Opinions

If Alaska is serious about keeping good teachers, it should return to defined-benefit retirement

I commend the University of Alaska for their ambitious goal to “grow our own” teachers and double the number education graduates hired by 2025. Homegrown, Alaskan teachers do tend to stay and have longer careers in our state. Recruiting more Alaska Natives who want to teach in their communities is also a necessity. Although I applaud this effort, without meaningful changes to the Tier III Teacher Retirement System, Alaska will fall very short of achieving this goal. Let me address the elephant in the room:

In 2005, when the legislature rushed through approval of TRS Tier III and Public Employee Retirement System Tier IV, they removed the defined benefit state pension, but they did NOT put Social Security back in its place. This means that public school teachers hired after 2005 don’t get Social Security; they only receive their own savings and 403B investments. By comparison, if you went to work at McDonald’s, you would receive Social Security plus your own savings and investments, but if you are a teacher in Alaska, you don’t.

The math becomes compelling very quickly; go to college for six years to start a teaching job at $55,000 per year in Alaska with no defined benefit retirement and no Social Security, or become a cardiovascular technologist/technician and receive the same starting salary plus Social Security with only an associate’s (two-year) degree. Or join one of the trade unions, have your education paid through an apprenticeship, begin collecting a similar salary (or higher) when you become a journeyman, and receive your full Social Security benefit at retirement, plus union retirement benefits. Even though our rural villages desperately need and want local Alaska Native teachers to teach there, and there are scholarships to pay for almost all of the young Native students' bachelors and teaching degrees, I hear parents caution and even dissuade their high school graduates from going into teaching in Alaska because of the lower compensation and lack of retirement compared to other jobs. This is tragic.

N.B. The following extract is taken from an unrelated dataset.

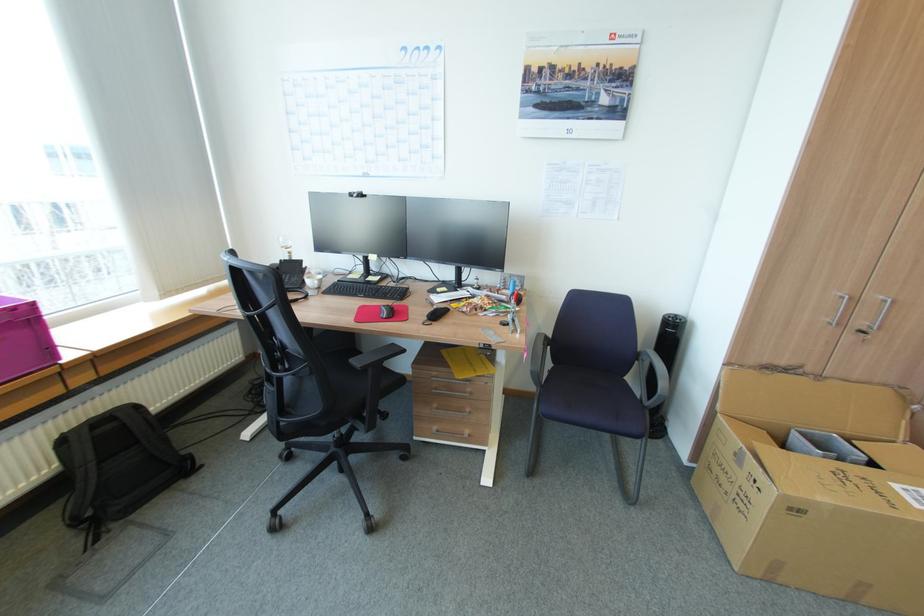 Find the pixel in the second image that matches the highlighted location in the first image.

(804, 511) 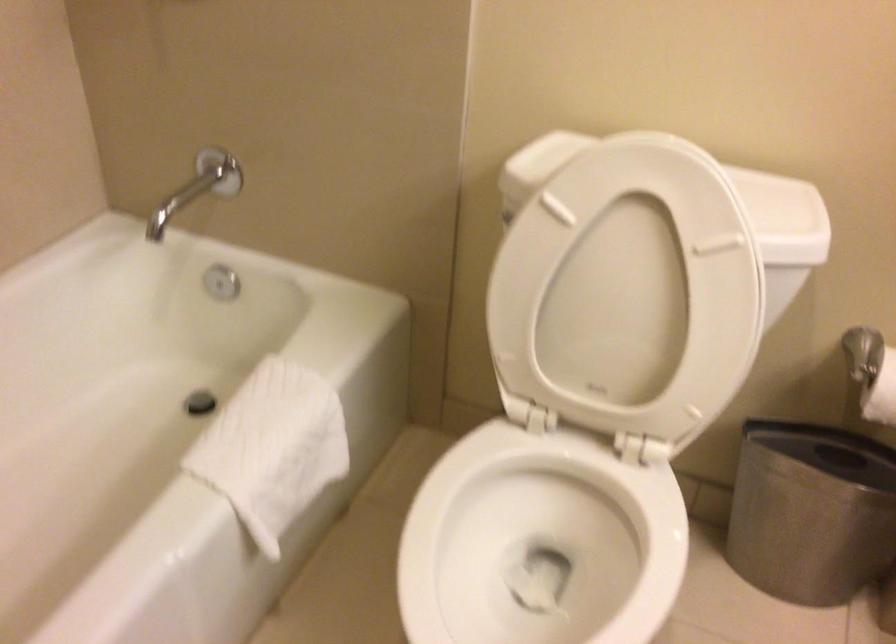 Where would you tear the toilet paper roll? Please return your answer as a coordinate pair (x, y).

Let me address the problem from another angle: At the Alaska Career and Technical Education (CTE) Conference in October, I listened to Dept. of Labor Commissioner Heidi Drygas talk about the hiring boom on the horizon for skilled jobs in Alaska and that we need to get our students ready. I listened to Education Commissioner Michael Johnson talk about how desperately we need to recruit technical education teachers to train young people for these high-paying jobs. What they say is true. However, it is a tough sell to persuade a veteran electrician or heavy equipment mechanic who has 20 years' industry experience and is making $80,000 to $100,000 per year to go back to school to get a Type M teaching certificate, accept a $55,000 beginning teacher’s salary, sign the “windfall elimination provision” to receive only 40 percent of his or her Social Security earnings, and then, as a new Tier III TERS employee, no longer receive any Social Security. Unless a person is independently wealthy, the math just does not make sense for a qualified industry expert to become a public school CTE teacher.

I agree 100 percent with the university’s initiative to double the number of locally grown teachers produced and hired in Alaska. This needs to happen. But it won’t happen until the Legislature rectifies the retirement structure of TRS Tier III. Even then, our best young teaching talent may still continue to be drawn into other fields that are better compensated. The public needs to be aware of the many significant financial factors impacting young teachers’ decisions and influencing our state’s 20-30 percent teacher turnover rate. Outreach and mentoring will not be enough to reduce it.

Anne Adasiak-Andrew grew up in Anchorage, has worked in education for 14 years as a high school teacher, scholarship and internship manager. She holds a master’s degree in education; curriculum and instruction.